Variants and extensions

• Garner's algorithm. A specific implementation of CRT optimised for software: instead of computing x directly, store x in a "mixed-radix" form that delays the final modular reduction until the answer is needed. Used in textbook RSA implementations to minimise large-integer multiplications.
• CRT for polynomial rings. If f(x) and g(x) are coprime polynomials, then ℝ[x] / (f·g) ≅ ℝ[x]/f × ℝ[x]/g. Used in error-correcting codes (Reed–Solomon decoding) and in the proof of Lagrange interpolation as a special case.
• Generalised CRT for ideals. In any commutative ring, if I_1, ..., I_k are pairwise coprime ideals (I_i + I_j = R for i ≠ j), then R / (I_1 · I_2 · ... · I_k) ≅ R/I_1 × ... × R/I_k. The integer case is the prototype, but the abstract version covers any ring.
• Hensel lifting. Given a solution mod p, repeatedly lift to mod p², p⁴, p⁸, ... A close cousin to CRT — both reconstruct global information from local pieces, but Hensel works one prime power at a time while CRT combines many primes.
• CRT for primality testing. The Lenstra–Pomerance–Wagstaff primality test uses CRT-style lifting to verify that a candidate prime n satisfies a^n ≡ a (mod n) over multiple bases simultaneously, with the moduli combined for efficiency.

Common pitfalls

• Forgetting to verify pairwise coprimality. The constructive formula breaks if any two m_i share a factor. Always verify gcd(m_i, m_j) = 1 for all pairs before applying the standard recipe.
• Computing modular inverses incorrectly. y_i = M_i^(−1) mod m_i requires the extended Euclidean algorithm, not just Fermat's little theorem (which only works when m_i is prime). For composite m_i, use the EEA: gcd(M_i, m_i) = 1 implies there are integers s, t with s · M_i + t · m_i = 1, so y_i = s mod m_i.
• Assuming the unique solution is positive or in [0, M). The CRT formula often produces a representative outside the canonical range.
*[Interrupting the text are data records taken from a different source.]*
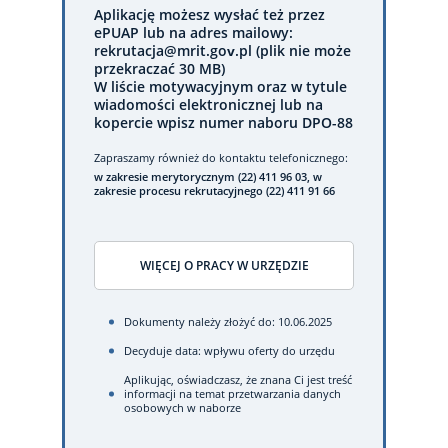
Aplikację możesz wysłać też przez
ePUAP lub na adres mailowy:
rekrutacja@mrit.gov.pl (plik nie może
przekraczać 30 MB)
W liście motywacyjnym oraz w tytule
wiadomości elektronicznej lub na
kopercie wpisz numer naboru DPO-88
Zapraszamy również do kontaktu telefonicznego:
w zakresie merytorycznym (22) 411 96 03, w
zakresie procesu rekrutacyjnego (22) 411 91 66
WIĘCEJ O PRACY W URZĘDZIE
Dokumenty należy złożyć do: 10.06.2025
Decyduje data: wpływu oferty do urzędu
Aplikując, oświadczasz, że znana Ci jest treść
informacji na temat przetwarzania danych
osobowych w naborze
Reduce mod M at the end, choosing the representative in [0, M) or (−M/2, M/2] depending on convention.
• Wrong answer when moduli aren't coprime. If gcd(m_i, m_j) > 1, you must use the generalised CRT and verify a_i ≡ a_j (mod gcd(m_i, m_j)). Using the standard formula with non-coprime moduli silently produces nonsense.
• Ignoring the cost of large-integer arithmetic. The "k modular inverses and k multiplications" recipe is O(k) operations, but each operation on the product M can be O(k²) bits. The total complexity is dominated by the large multiplications, not the number of moduli.